Pull out every line below that holds the word "element".
Records for the task Block Start
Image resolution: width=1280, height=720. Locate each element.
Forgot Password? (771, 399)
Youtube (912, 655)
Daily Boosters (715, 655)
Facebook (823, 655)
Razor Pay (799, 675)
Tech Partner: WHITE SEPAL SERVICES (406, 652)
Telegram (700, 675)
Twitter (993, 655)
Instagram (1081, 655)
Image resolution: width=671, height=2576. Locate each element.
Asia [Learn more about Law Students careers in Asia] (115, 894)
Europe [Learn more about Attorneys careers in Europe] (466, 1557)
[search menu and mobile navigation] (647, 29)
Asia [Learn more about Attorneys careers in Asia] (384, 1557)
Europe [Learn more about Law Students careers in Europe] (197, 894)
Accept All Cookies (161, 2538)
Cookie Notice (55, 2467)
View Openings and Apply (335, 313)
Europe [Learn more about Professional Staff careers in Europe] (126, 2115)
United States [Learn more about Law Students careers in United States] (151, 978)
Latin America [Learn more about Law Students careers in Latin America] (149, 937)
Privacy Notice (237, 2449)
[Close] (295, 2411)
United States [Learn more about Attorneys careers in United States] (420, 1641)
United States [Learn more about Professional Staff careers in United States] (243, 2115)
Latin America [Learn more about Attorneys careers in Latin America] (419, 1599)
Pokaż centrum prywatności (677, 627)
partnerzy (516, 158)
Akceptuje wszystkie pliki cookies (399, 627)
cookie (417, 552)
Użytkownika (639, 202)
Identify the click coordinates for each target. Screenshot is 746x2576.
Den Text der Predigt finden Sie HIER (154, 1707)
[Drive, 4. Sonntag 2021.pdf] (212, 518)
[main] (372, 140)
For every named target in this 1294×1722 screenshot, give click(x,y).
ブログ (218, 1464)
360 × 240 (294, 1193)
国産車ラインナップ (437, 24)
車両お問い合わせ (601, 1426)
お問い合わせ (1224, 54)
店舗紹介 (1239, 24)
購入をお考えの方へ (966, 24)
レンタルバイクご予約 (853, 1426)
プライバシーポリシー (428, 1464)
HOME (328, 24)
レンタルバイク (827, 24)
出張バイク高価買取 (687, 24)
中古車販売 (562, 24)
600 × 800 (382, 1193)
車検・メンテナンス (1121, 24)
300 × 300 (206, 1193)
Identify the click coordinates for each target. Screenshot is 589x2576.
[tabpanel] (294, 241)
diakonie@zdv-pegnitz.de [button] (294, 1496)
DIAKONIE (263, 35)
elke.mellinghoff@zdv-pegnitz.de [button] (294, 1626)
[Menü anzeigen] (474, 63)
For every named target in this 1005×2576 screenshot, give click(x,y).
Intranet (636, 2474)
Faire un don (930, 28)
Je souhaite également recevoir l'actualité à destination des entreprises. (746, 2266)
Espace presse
Records for the task Block End
Written response
Image resolution: width=1280, height=720. Locate each element.
Image resolution: width=671, height=2576. Locate each element.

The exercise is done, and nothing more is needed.